Structured page parsing data
=== Begin Enclosure ===

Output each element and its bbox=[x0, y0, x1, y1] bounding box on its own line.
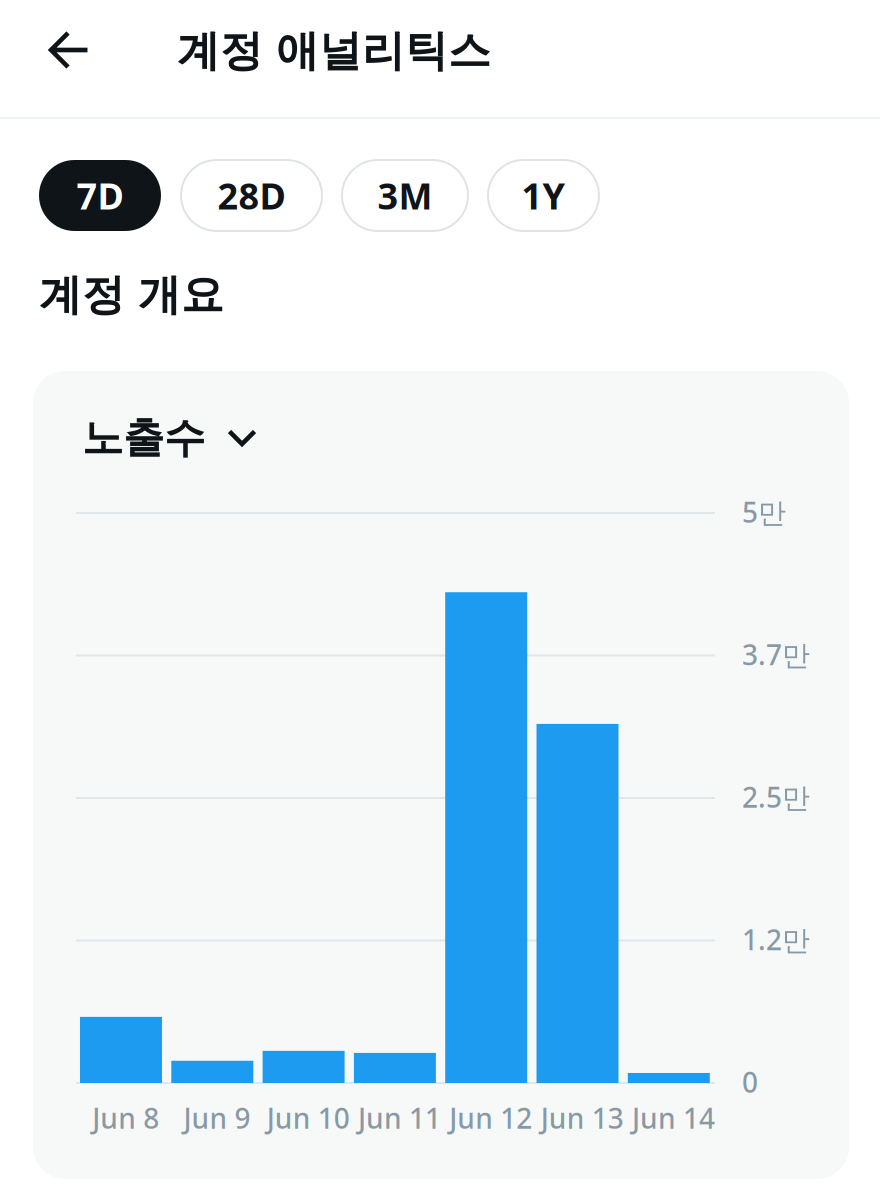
staticText: 계정 애널리틱스 bbox=[177, 25, 491, 77]
button[interactable]: 노출수 bbox=[82, 413, 257, 463]
staticText: 7D bbox=[76, 172, 124, 219]
staticText: Jun 14 bbox=[632, 1099, 715, 1137]
button[interactable]: 7D bbox=[39, 160, 161, 231]
staticText: 28D bbox=[218, 172, 286, 219]
staticText: Jun 13 bbox=[541, 1099, 624, 1137]
button[interactable]: 3M bbox=[342, 160, 468, 231]
staticText: 2.5만 bbox=[742, 778, 810, 816]
button[interactable]: 1Y bbox=[488, 160, 599, 231]
staticText: 3M bbox=[378, 172, 432, 219]
staticText: 5만 bbox=[742, 493, 786, 531]
staticText: 1.2만 bbox=[742, 921, 810, 958]
staticText: Jun 10 bbox=[267, 1099, 350, 1137]
staticText: 3.7만 bbox=[742, 636, 810, 673]
button[interactable]: Back bbox=[23, 0, 115, 100]
staticText: Jun 9 bbox=[184, 1099, 250, 1137]
button[interactable]: 28D bbox=[181, 160, 322, 231]
staticText: Jun 8 bbox=[92, 1099, 159, 1137]
staticText: 노출수 bbox=[82, 413, 205, 463]
staticText: 계정 개요 bbox=[39, 269, 224, 321]
staticText: 1Y bbox=[522, 172, 566, 219]
staticText: Jun 12 bbox=[449, 1099, 532, 1137]
staticText: Jun 11 bbox=[358, 1099, 441, 1137]
staticText: 0 bbox=[742, 1063, 758, 1101]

=== End Enclosure ===

§ **Exercise instructions**
Which lines of the data above contain "button"? Copy each one.

§ **Written answer**
button[interactable]: 노출수 bbox=[82, 413, 257, 463]
button[interactable]: 7D bbox=[39, 160, 161, 231]
button[interactable]: 3M bbox=[342, 160, 468, 231]
button[interactable]: 1Y bbox=[488, 160, 599, 231]
button[interactable]: Back bbox=[23, 0, 115, 100]
button[interactable]: 28D bbox=[181, 160, 322, 231]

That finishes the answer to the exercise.